[Saved entries]
+++
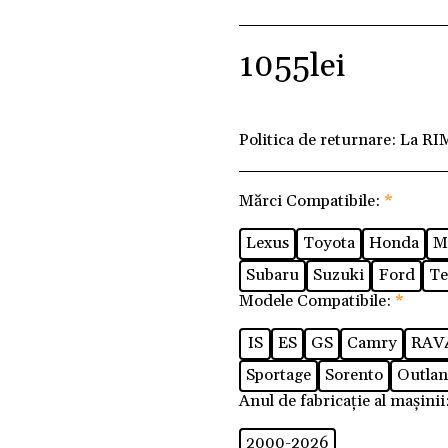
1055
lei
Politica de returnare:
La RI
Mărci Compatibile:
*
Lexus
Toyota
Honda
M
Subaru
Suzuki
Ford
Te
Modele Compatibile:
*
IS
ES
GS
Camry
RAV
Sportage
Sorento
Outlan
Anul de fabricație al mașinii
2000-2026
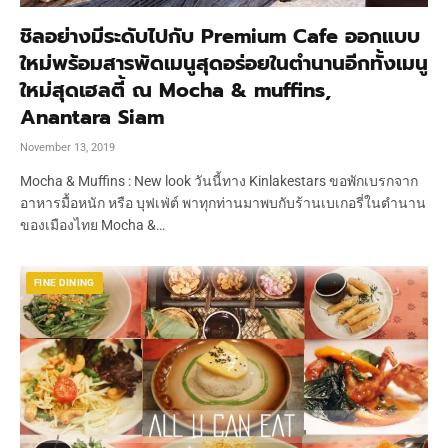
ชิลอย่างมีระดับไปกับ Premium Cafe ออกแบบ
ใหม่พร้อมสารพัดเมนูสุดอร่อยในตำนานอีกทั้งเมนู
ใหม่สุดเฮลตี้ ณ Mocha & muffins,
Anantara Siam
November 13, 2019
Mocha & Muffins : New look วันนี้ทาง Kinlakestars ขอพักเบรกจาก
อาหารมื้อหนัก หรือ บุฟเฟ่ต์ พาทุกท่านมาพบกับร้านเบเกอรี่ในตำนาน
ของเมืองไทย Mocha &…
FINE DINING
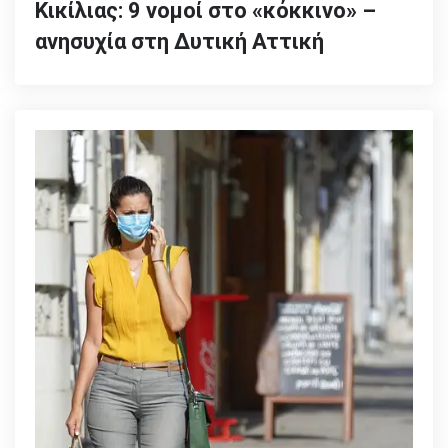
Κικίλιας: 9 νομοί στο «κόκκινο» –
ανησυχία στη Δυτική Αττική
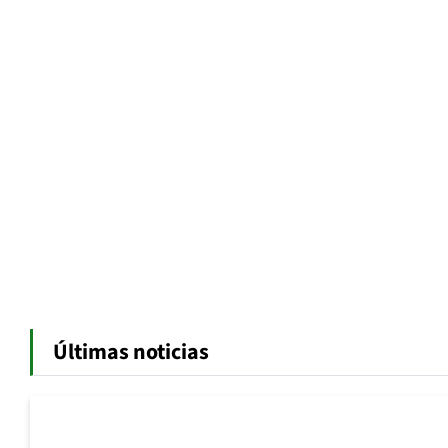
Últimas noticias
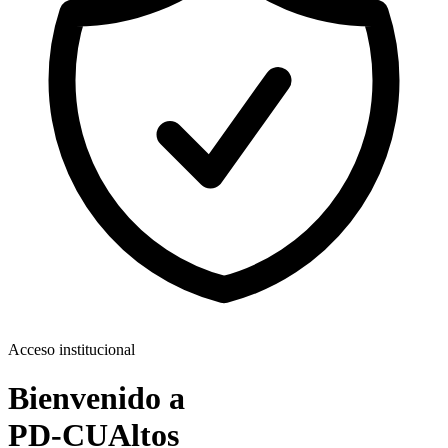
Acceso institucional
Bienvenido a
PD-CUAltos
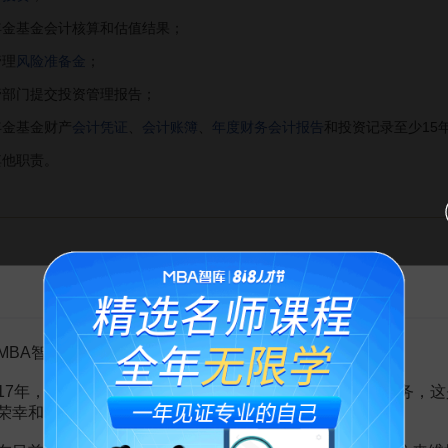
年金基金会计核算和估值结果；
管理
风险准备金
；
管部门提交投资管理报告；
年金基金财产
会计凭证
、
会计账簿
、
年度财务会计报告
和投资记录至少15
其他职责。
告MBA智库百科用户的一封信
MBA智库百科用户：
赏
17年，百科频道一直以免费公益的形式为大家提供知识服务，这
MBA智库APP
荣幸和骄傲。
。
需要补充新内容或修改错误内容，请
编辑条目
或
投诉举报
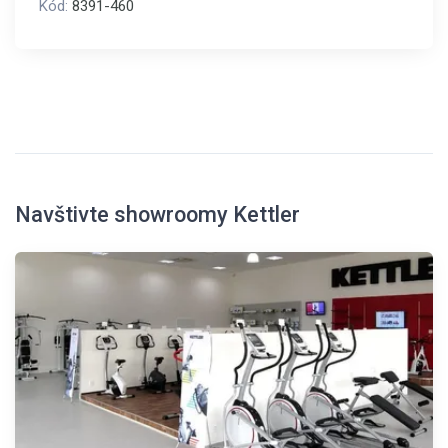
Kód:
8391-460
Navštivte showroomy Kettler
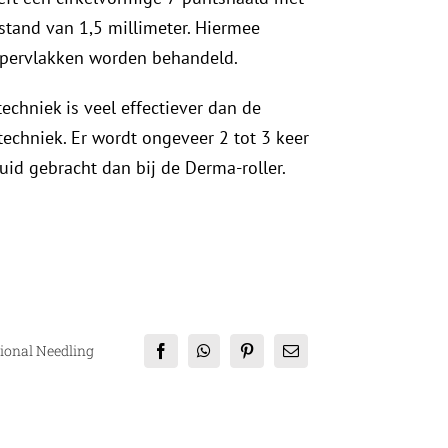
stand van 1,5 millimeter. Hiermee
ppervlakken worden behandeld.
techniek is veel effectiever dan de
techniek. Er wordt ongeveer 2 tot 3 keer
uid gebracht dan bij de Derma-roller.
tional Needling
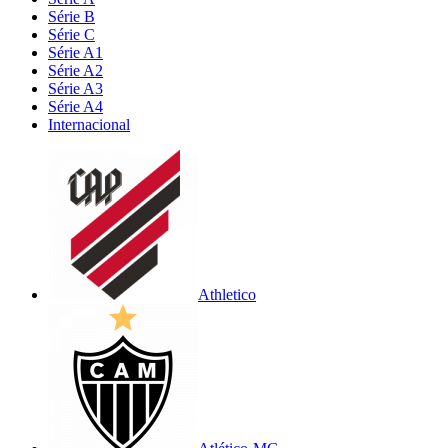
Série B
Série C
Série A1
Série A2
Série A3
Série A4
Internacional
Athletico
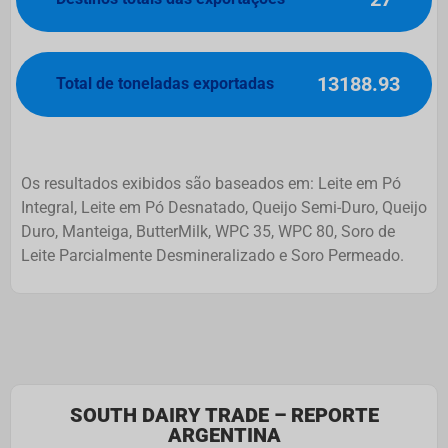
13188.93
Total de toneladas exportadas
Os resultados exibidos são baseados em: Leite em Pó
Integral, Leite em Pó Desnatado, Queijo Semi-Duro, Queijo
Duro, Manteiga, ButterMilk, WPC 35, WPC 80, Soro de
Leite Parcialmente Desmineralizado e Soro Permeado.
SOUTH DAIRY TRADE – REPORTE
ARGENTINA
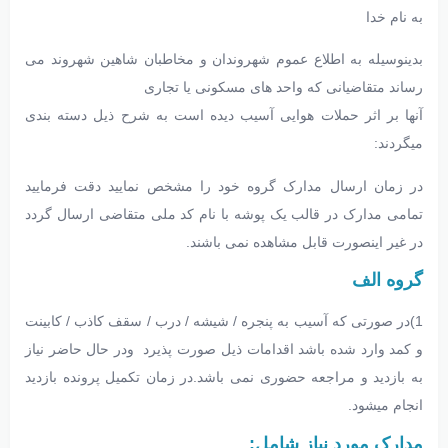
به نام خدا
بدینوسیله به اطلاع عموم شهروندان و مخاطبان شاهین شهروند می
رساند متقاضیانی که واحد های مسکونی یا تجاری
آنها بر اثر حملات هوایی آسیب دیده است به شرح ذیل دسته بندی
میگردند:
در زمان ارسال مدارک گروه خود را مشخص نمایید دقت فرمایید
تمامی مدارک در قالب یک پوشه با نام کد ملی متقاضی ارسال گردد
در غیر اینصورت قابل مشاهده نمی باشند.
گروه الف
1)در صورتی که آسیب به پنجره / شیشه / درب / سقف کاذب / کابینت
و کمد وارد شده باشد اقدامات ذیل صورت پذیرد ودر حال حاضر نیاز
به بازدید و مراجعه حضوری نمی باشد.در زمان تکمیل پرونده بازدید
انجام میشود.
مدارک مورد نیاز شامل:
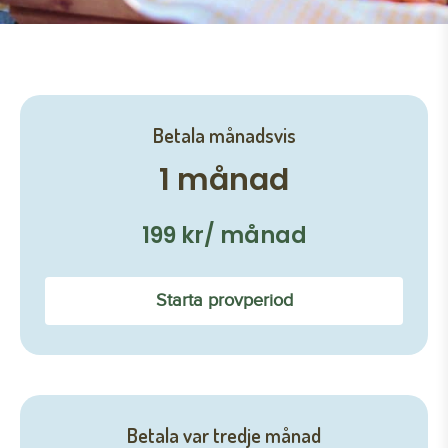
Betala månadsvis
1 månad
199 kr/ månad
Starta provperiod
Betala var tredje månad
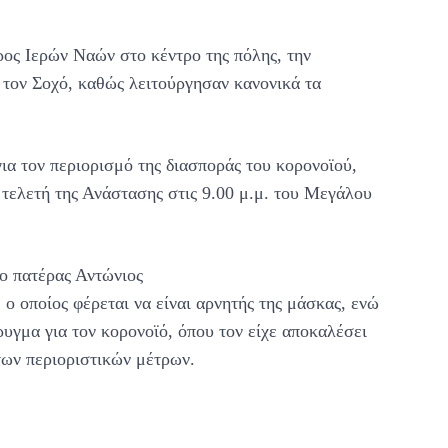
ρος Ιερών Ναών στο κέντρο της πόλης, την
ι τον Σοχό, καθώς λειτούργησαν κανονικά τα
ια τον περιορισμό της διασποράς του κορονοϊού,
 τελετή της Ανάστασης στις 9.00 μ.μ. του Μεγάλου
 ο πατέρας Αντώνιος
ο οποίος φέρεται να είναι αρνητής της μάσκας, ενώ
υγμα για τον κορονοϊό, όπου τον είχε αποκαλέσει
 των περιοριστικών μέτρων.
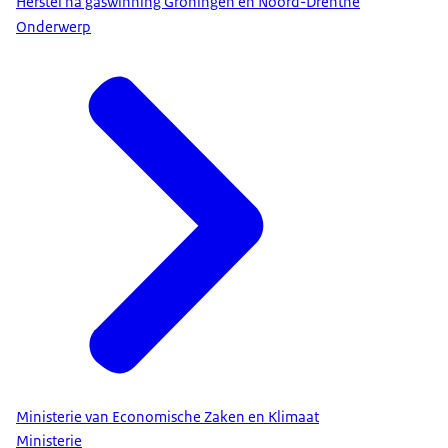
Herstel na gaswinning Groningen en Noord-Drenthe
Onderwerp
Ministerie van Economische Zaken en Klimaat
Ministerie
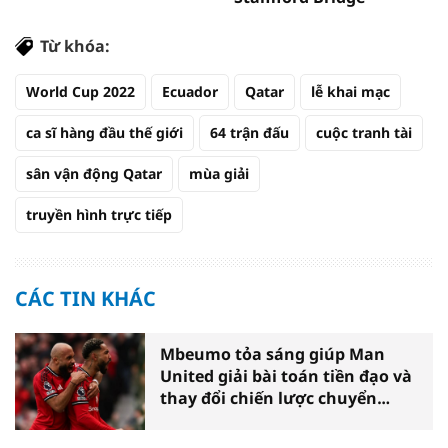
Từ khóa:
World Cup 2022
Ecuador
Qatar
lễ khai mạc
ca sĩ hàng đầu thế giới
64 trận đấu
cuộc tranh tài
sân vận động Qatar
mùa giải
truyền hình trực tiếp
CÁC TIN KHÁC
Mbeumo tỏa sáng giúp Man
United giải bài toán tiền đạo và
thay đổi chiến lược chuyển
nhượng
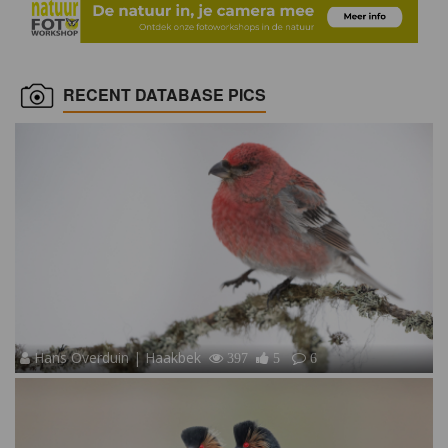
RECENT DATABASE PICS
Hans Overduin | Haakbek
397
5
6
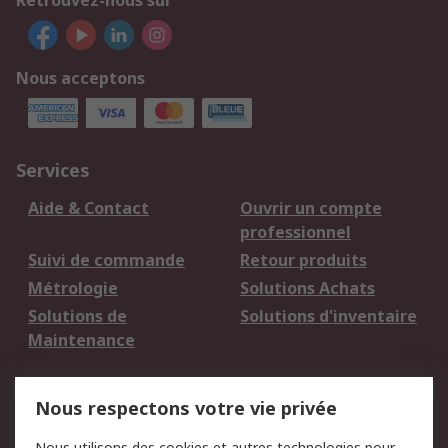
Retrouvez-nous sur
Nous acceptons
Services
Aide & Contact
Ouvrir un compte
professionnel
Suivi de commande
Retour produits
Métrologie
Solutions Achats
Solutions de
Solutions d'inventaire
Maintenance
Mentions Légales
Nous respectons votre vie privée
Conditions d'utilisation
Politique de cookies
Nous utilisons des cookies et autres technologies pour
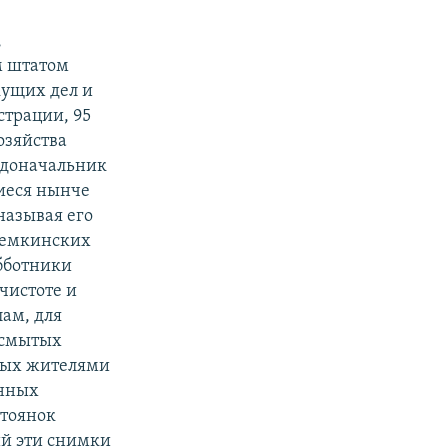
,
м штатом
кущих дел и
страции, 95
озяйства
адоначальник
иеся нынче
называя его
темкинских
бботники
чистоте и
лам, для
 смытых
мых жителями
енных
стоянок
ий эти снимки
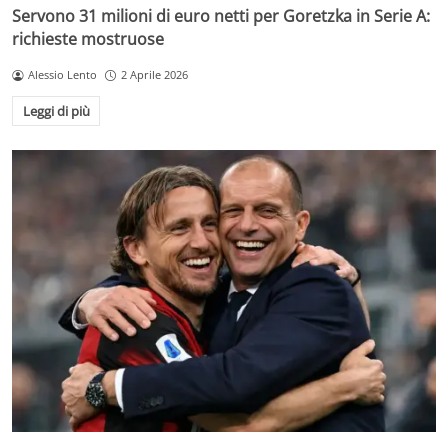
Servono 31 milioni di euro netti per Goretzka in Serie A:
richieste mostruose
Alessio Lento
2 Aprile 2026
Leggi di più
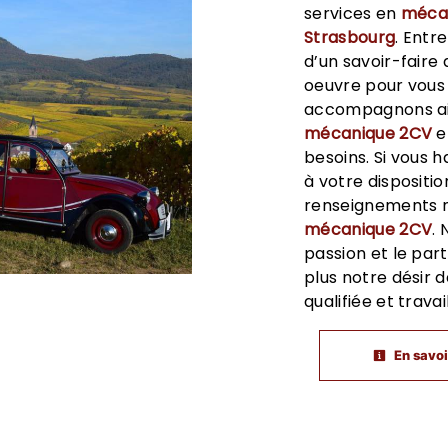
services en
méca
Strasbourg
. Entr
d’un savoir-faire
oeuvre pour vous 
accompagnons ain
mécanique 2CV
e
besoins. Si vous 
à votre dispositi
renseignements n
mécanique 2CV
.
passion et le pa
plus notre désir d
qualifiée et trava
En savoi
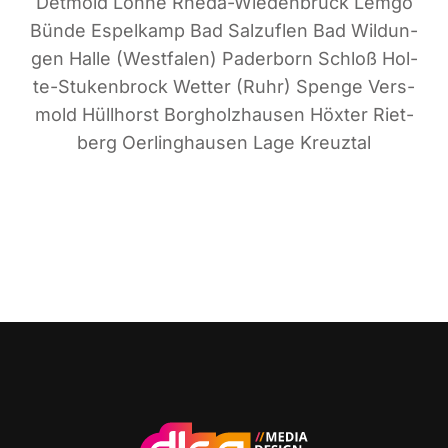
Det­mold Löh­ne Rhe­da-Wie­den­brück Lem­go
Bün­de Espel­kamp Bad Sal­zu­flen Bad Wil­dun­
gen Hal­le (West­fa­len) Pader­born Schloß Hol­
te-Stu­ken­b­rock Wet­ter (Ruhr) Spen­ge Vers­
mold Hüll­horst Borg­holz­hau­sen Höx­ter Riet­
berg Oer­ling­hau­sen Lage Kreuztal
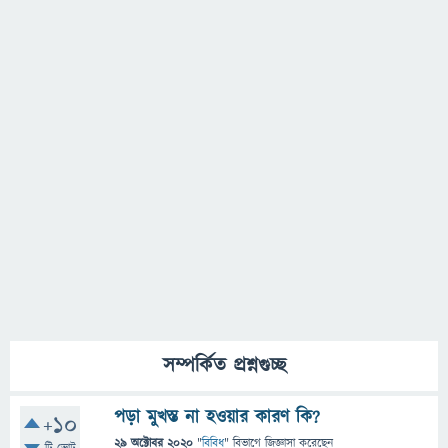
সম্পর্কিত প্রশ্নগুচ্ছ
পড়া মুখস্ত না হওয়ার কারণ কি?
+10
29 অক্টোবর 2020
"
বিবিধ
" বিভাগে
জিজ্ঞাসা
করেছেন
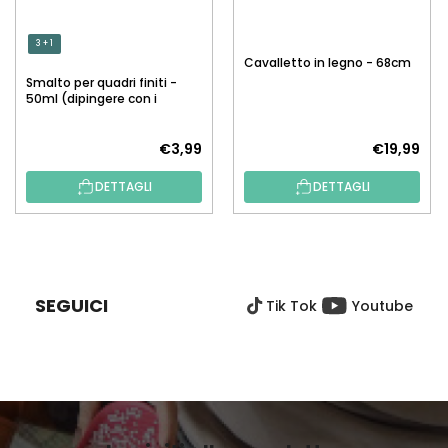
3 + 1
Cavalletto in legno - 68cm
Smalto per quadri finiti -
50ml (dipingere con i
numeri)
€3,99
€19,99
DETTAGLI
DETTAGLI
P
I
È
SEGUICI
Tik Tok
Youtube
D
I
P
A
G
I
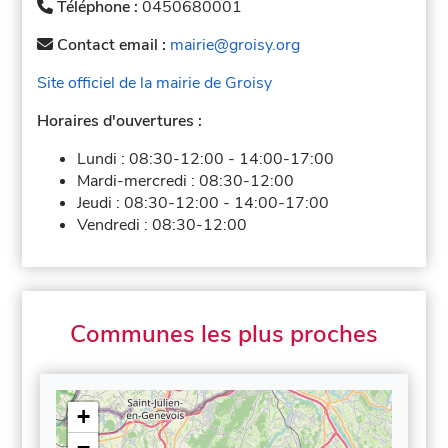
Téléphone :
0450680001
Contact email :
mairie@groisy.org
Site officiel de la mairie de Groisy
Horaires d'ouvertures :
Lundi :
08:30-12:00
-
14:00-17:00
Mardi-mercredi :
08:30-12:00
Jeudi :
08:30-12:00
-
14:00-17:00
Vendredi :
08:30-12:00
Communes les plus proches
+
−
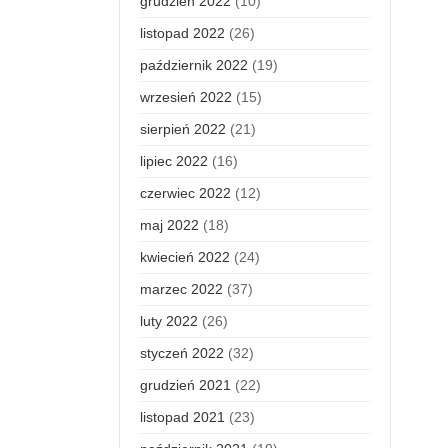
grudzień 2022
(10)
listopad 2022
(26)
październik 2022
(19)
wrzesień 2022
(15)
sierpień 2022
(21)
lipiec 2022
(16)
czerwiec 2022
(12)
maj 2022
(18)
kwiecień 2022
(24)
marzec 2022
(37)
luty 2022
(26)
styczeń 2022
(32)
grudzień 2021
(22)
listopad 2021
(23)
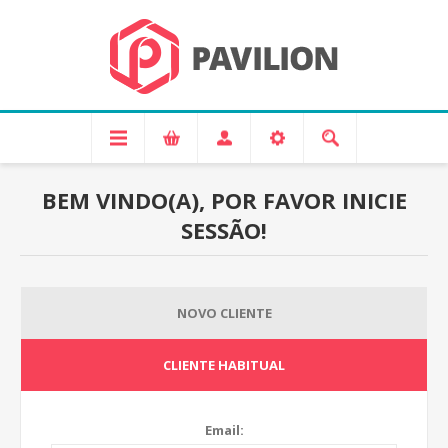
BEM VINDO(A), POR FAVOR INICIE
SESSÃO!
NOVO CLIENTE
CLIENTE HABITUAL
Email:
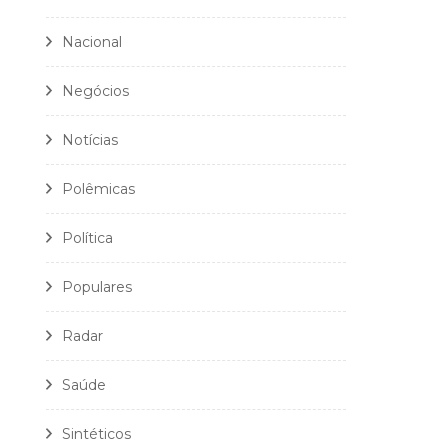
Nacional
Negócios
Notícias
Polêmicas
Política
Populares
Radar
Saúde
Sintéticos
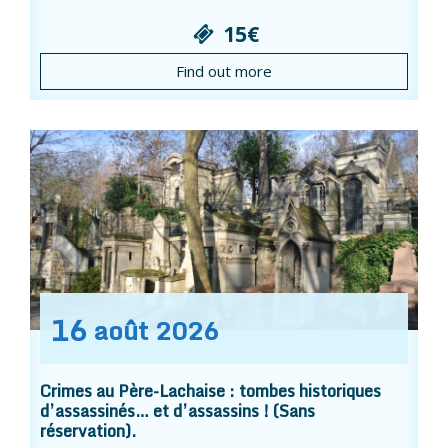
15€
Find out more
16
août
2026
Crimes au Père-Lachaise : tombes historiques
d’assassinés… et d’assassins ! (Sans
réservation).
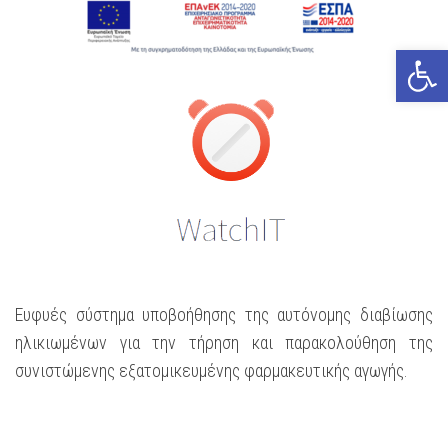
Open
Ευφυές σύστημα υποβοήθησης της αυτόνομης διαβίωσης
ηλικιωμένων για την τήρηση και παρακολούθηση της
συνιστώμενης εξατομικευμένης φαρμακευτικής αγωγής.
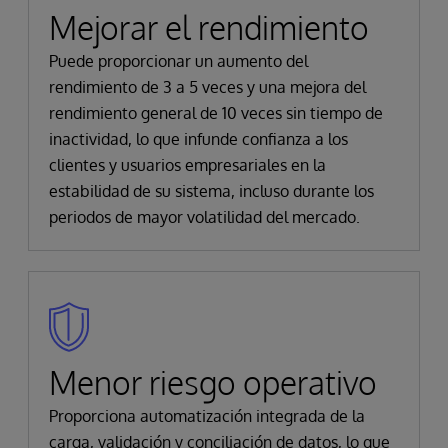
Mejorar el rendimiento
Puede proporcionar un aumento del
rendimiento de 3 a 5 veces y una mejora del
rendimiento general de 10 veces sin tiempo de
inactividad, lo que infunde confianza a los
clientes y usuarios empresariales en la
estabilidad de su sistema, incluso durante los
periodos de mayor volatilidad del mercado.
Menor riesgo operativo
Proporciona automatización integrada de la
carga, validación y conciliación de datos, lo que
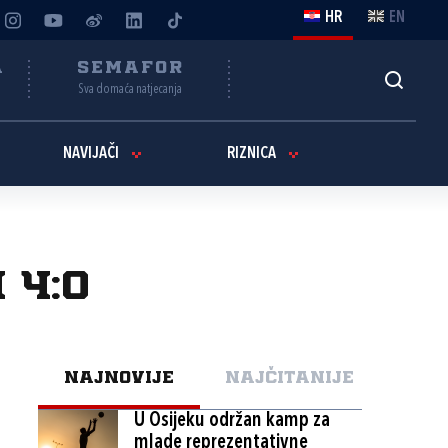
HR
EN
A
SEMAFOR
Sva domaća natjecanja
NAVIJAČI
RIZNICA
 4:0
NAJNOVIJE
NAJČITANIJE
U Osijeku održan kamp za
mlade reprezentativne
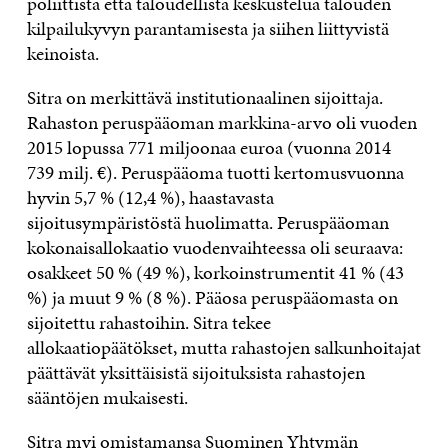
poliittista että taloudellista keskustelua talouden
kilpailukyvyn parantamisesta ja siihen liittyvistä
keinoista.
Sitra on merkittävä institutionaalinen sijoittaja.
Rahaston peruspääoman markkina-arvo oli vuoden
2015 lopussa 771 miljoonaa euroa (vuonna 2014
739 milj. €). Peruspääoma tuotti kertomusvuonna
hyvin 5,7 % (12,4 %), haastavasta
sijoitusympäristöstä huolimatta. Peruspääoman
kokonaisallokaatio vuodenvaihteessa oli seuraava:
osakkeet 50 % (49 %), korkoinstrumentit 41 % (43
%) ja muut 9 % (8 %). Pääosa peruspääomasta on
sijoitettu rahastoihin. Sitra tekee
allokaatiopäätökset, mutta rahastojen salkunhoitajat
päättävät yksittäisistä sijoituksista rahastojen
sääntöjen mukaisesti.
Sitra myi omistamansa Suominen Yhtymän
+++
§ WORK INSTRUCTIONS: Nothing but the lines with "زمان" should be returned, copied from the entries above.

§ PROBLEM SOLUTION:
در زمان ارسال مدارک گروه خود را مشخص نمایید دقت فرمایید
به بازدید و مراجعه حضوری نمی باشد.در زمان تکمیل پرونده بازدید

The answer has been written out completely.